The merits could include bringing Slack’s startup mindshare to Salesforce and bringing Salesforce’s enterprise reach to Slack. In terms of questions, precisely how Slack fits into Salesforce’s CRM-and-platform play isn’t clear; Salesforce’s own Slack-ish competitor, Chatter, hasn’t taken control of its market in the 10-plus years since its release (here’s TechCrunch covering its launch back in 2009), making the possible home of Slack inside Salesforce slightly suspect.

Still, Slack investors cheered the concept of Salesforce paying up for their company, while investors in the latter company knocked nearly $20 off its share price, perhaps worried about the very thing that Slack’s owners were stoked to consider.
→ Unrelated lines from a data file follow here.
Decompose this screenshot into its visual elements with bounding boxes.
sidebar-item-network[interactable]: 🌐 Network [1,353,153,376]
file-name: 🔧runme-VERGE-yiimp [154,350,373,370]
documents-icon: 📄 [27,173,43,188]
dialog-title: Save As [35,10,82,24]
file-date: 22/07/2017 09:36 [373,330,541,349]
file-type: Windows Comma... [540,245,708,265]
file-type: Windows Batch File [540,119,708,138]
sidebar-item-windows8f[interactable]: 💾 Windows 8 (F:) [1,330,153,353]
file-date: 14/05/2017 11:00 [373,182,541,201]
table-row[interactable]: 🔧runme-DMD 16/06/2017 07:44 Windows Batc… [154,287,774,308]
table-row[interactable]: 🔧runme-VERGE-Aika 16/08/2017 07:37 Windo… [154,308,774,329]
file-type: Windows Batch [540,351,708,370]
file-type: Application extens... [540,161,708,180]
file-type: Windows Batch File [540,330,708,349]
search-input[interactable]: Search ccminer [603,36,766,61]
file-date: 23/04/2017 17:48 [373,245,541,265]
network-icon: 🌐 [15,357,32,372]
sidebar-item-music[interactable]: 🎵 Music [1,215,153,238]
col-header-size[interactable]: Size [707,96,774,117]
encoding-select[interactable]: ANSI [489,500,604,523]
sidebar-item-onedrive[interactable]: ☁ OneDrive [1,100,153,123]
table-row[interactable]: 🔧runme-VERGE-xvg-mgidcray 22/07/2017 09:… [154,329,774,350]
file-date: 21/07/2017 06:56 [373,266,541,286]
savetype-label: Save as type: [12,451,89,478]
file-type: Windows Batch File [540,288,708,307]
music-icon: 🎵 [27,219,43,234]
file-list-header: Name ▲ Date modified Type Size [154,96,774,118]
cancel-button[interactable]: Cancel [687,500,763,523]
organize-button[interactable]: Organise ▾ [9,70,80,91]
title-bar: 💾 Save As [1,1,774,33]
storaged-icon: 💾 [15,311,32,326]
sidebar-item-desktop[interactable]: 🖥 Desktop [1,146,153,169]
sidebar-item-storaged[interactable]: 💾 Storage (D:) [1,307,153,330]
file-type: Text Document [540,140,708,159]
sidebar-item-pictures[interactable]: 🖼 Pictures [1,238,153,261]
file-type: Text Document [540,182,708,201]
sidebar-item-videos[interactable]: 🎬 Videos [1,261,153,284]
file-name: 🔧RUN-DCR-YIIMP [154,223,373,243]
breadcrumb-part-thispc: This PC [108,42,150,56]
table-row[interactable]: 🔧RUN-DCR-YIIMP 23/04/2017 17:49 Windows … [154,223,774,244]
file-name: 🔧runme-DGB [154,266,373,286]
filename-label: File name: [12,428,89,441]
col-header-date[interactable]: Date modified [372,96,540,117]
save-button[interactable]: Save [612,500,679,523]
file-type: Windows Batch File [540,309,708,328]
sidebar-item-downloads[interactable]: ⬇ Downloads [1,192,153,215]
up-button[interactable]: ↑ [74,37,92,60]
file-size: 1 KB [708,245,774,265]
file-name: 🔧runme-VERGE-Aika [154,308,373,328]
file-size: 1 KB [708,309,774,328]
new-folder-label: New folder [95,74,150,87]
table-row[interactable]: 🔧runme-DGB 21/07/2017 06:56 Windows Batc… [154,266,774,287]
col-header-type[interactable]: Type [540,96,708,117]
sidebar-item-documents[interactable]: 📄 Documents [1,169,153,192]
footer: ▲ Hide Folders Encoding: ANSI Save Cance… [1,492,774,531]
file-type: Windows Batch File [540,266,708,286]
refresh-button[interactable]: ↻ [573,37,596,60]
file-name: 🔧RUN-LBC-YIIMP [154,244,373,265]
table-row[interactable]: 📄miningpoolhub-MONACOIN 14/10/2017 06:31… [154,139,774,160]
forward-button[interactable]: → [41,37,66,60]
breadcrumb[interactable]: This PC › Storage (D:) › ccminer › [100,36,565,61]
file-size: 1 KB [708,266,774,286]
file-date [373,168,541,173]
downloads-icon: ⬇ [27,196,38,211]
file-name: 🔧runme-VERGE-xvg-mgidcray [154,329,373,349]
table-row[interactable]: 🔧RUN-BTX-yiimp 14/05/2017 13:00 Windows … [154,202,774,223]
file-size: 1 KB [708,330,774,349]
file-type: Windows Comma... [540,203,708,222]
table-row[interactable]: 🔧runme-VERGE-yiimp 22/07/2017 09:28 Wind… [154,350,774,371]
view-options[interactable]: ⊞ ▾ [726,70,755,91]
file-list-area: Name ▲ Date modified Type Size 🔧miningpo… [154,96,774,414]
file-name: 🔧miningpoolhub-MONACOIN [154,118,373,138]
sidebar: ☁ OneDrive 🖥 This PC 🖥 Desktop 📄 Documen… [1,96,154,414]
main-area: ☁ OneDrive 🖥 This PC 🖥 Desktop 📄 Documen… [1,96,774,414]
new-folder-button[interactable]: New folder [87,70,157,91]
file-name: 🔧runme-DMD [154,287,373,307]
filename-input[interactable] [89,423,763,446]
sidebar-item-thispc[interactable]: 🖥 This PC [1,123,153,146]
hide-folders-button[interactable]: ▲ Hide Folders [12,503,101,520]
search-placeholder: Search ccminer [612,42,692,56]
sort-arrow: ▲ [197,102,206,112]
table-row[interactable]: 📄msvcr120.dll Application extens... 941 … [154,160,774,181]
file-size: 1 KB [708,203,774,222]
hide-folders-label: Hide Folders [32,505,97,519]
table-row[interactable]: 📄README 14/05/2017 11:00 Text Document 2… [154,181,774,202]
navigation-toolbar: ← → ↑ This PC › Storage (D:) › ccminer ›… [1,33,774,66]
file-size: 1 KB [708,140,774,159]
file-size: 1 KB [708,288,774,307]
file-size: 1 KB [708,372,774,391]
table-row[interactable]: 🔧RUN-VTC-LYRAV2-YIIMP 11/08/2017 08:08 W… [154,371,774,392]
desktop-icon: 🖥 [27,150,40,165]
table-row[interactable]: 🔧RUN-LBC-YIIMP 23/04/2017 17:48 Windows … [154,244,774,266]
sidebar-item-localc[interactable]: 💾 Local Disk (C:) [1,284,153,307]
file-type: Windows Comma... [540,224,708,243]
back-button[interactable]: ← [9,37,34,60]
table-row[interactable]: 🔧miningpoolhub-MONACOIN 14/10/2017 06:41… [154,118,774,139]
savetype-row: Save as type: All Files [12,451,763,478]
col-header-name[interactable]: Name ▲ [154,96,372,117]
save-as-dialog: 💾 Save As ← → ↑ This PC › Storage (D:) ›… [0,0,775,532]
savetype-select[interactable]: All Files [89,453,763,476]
So, price. What’s Slack worth? This is a question that’s fun in both academic terms and also for understanding the current dynamics in the software M&A market — what do you have to pay to take a large chess piece off the software market’s board?

Let’s take a look at what we can learn from Slack’s pre-news price, and its current, changed valuation.

What’s it worth?

Here’s a chart of Slack’s value before and after the Salesforce news, just to give you a taste of how big an impact the reporting had:

More simply, Slack was worth just under $30 per share before and is worth just over $40 now that the market has digested the news. Or more precisely, per YCharts data, Slack was worth $16.88 billion before the news and $22.58 billion now in market cap terms.

Are either of those prices expensive? Let’s get some more data to find out (data via YCharts):

  • Slack trailing twelve months’ revenue: $768.14 million.
  • Slack last quarter revenue: $215.86 million (implied run rate: $863.44 million).
  • Slack current fiscal year revenue estimate: $877.25 million (through January 31, 2020).

From here we can easily get the revenue multiples that we need, looking at Slack’s pre-Salesforce news valuation:

  • Slack’s revenue multiple at its trailing twelve months’ revenue: 22x.
  • Slack’s revenue multiple at its last quarter’s annualized run rate: 19.5x.
  • Slack’s revenue multiple at its current fiscal year revenue estimate: 19.2x.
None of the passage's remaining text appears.